8.3.5: Crash in CountActiveBackends() - lockless race?

Lists: pgsql-hackers
From: Marko Kreen <markokr(at)gmail(dot)com>
To: Postgres Hackers <pgsql-hackers(at)postgresql(dot)org>
Subject: 8.3.5: Crash in CountActiveBackends() - lockless race?
Date: 2009-03-30 10:11:48
Message-ID: e51f66da0903300311x18ababa4rdc584593aa33cb91@mail.gmail.com
Views: Raw Message | Whole Thread | Download mbox | Resend email
Lists: pgsql-hackers

We got a crash in our test-server, which has huge number of backends
running:

(gdb) bt
#0 CountActiveBackends () at procarray.c:1094
#1 0x0000000000475f45 in RecordTransactionCommit () at xact.c:945
#2 0x000000000047601c in CommitTransaction () at xact.c:1675
#3 0x0000000000476247 in CommitTransactionCommand () at xact.c:2373
#4 0x00000000005b7872 in finish_xact_command () at postgres.c:2322
#5 0x00000000005b8865 in exec_simple_query (query_string=0xa23070
"END") at postgres.c:1017
#6 0x00000000005ba1b1 in PostgresMain (argc=4, argv=<value optimized
out>, username=0x90b180 "replicator") at postgres.c:3577
#7 0x000000000058ea8b in ServerLoop () at postmaster.c:3207
#8 0x000000000058f7ae in PostmasterMain (argc=5, argv=0x9061e0) at
postmaster.c:1029
#9 0x0000000000545865 in main (argc=5, argv=<value optimized out>) at
main.c:188

$ uname -a
Linux test 2.6.23.17 #1 SMP Fri Oct 31 10:36:17 GMT 2008 x86_64 GNU/Linux

Postgres 8.3.5 / Debian etch / gcc 3.3.5 (Debian 1:3.3.5-13)

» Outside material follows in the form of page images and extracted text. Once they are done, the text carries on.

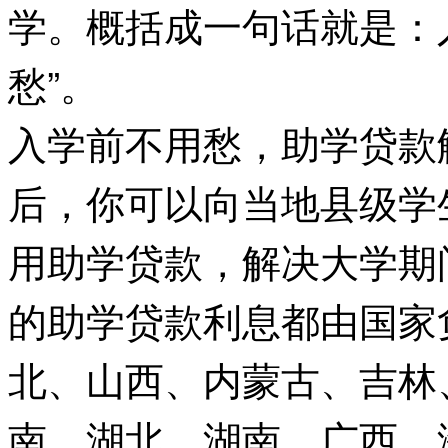
学。概括成一句话就是：
愁”。
入学前不用愁，助学贷款
后，你可以向当地县级学
用助学贷款，解决大学期
的助学贷款利息都由国家
北、山西、内蒙古、吉林
南、湖北、湖南、广西、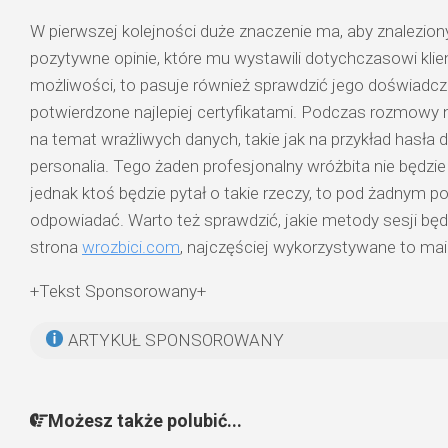
W pierwszej kolejności duże znaczenie ma, aby znalezion
pozytywne opinie, które mu wystawili dotychczasowi klienc
możliwości, to pasuje również sprawdzić jego doświadcze
potwierdzone najlepiej certyfikatami. Podczas rozmowy 
na temat wrażliwych danych, takie jak na przykład hasła 
personalia. Tego żaden profesjonalny wróżbita nie będzie 
jednak ktoś będzie pytał o takie rzeczy, to pod żadnym
odpowiadać. Warto też sprawdzić, jakie metody sesji b
strona
wrozbici.com
, najczęściej wykorzystywane to mail,
+Tekst Sponsorowany+
ARTYKUŁ SPONSOROWANY
Możesz także polubić...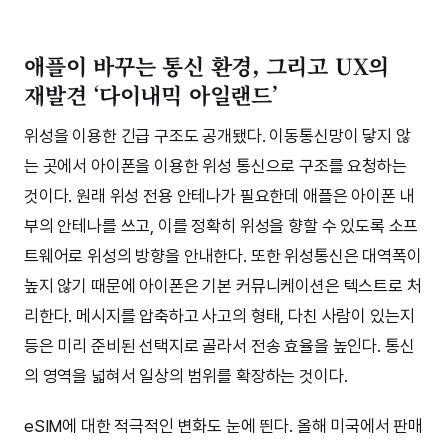
애플이 바꾸는 통신 환경, 그리고 UX의
재발견 ‘다이내믹 아일랜드’
위성을 이용한 긴급 구조도 공개됐다. 이동통신망이 닿지 않
는 곳에서 아이폰을 이용한 위성 통신으로 구조를 요청하는
것이다. 원래 위성 전용 안테나가 필요한데 애플은 아이폰 내
부의 안테나를 쓰고, 이를 정확히 위성을 향할 수 있도록 소프
트웨어로 위성의 방향을 안내한다. 또한 위성통신은 대역폭이
높지 않기 때문에 아이폰은 기본 커뮤니케이션은 텍스트로 처
리한다. 메시지를 압축하고 사고의 형태, 다친 사람이 있는지
등은 미리 준비된 선택지로 골라서 전송 효율을 높인다. 통신
의 영역을 넓혀서 일상의 범위를 확장하는 것이다.
eSIM에 대한 적극적인 변화도 눈에 띈다. 올해 미국에서 판매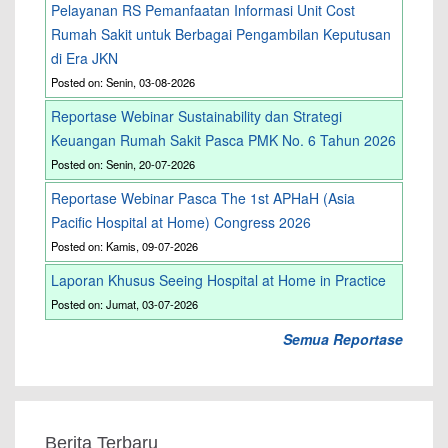
Pelayanan RS Pemanfaatan Informasi Unit Cost
Rumah Sakit untuk Berbagai Pengambilan Keputusan
di Era JKN
Posted on: Senin, 03-08-2026
Reportase Webinar Sustainability dan Strategi
Keuangan Rumah Sakit Pasca PMK No. 6 Tahun 2026
Posted on: Senin, 20-07-2026
Reportase Webinar Pasca The 1st APHaH (Asia
Pacific Hospital at Home) Congress 2026
Posted on: Kamis, 09-07-2026
Laporan Khusus Seeing Hospital at Home in Practice
Posted on: Jumat, 03-07-2026
Semua Reportase
Berita Terbaru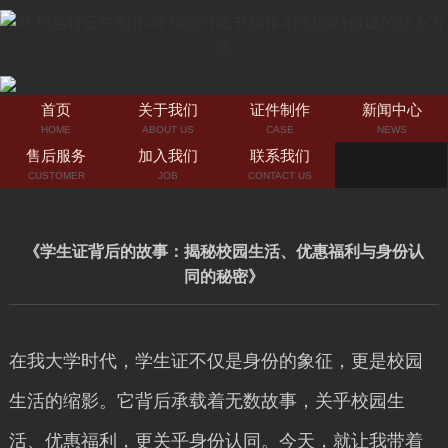
首页
关于我们
证件制作
新闻中心
HOME
ABOUT US
CASE
NEWS
售后服务
加入我们
联系我们
CUSTOMER
JOB
CONTACT US
《学生证背后的故事：揭秘校园生活、优惠福利与身份认
同的秘密》
在我大学时代，学生证不仅是身份的象征，更是校园
生活的缩影。它背后承载着无数故事，关乎校园生
活、优惠福利，更关乎身份认同。今天，就让我带着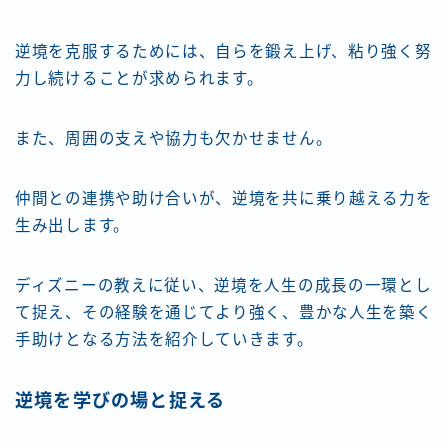
逆境を克服するためには、自らを鍛え上げ、粘り強く努
力し続けることが求められます。
また、周囲の支えや協力も欠かせません。
仲間との連携や助け合いが、逆境を共に乗り越える力を
生み出します。
ディズニーの教えに従い、逆境を人生の成長の一環とし
て捉え、その経験を通じてより強く、豊かな人生を築く
手助けとなる方法を紹介していきます。
逆境を学びの場と捉える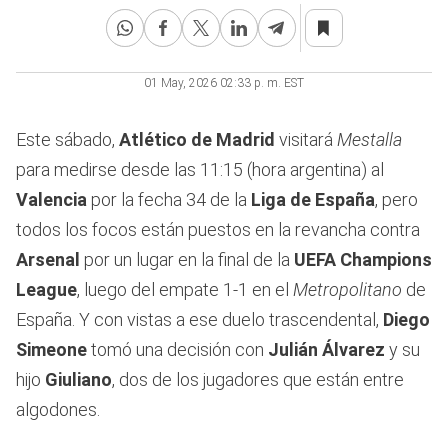
01 May, 2026 02:33 p. m. EST
Este sábado,
Atlético de Madrid
visitará
Mestalla
para medirse desde las 11:15 (hora argentina) al
Valencia
por la fecha 34 de la
Liga de España
, pero
todos los focos están puestos en la revancha contra
Arsenal
por un lugar en la final de la
UEFA Champions
League
, luego del empate 1-1 en el
Metropolitano
de
España. Y con vistas a ese duelo trascendental,
Diego
Simeone
tomó una decisión con
Julián Álvarez
y su
hijo
Giuliano
, dos de los jugadores que están entre
algodones.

------------------------------

My theory:

CountActiveBackends() tries to do lockless access:

/*
* Note: for speed, we don't acquire ProcArrayLock. This is a little bit
* bogus, but since we are only testing fields for zero or nonzero, it
* should be OK. The result is only used for heuristic purposes anyway...
*/
for (index = 0; index < arrayP->numProcs; index++)
{
volatile PGPROC *proc = arrayP->procs[index];

if (proc == MyProc)
continue; /* do not count myself */
if (proc->pid == 0) <--
continue; /* do not count prepared xacts */

ProcArrayAdd() does proper locking, but does not consider lockless access:

LWLockAcquire(ProcArrayLock, LW_EXCLUSIVE);

....

arrayP->procs[arrayP->numProcs] = proc;
arrayP->numProcs++; // numProcs can be visible before 'proc' ptr

LWLockRelease(ProcArrayLock);

Because there is no memory barrier between setting the ptr and
numProcs++, the numProcs can be visible before the ptr to
CountActivebackends & co. Also, as the ProcArray does not clear
the ptr, which means the once-used slots will point into shared mem,
the race is only fatal if it happens for unused slots.

I see 2 ways to fix it:

1. Add memory barrier to ProcArrayAdd/ProcArrayRemove between pointer
and count update. This guarantees that partial slots will not be seen.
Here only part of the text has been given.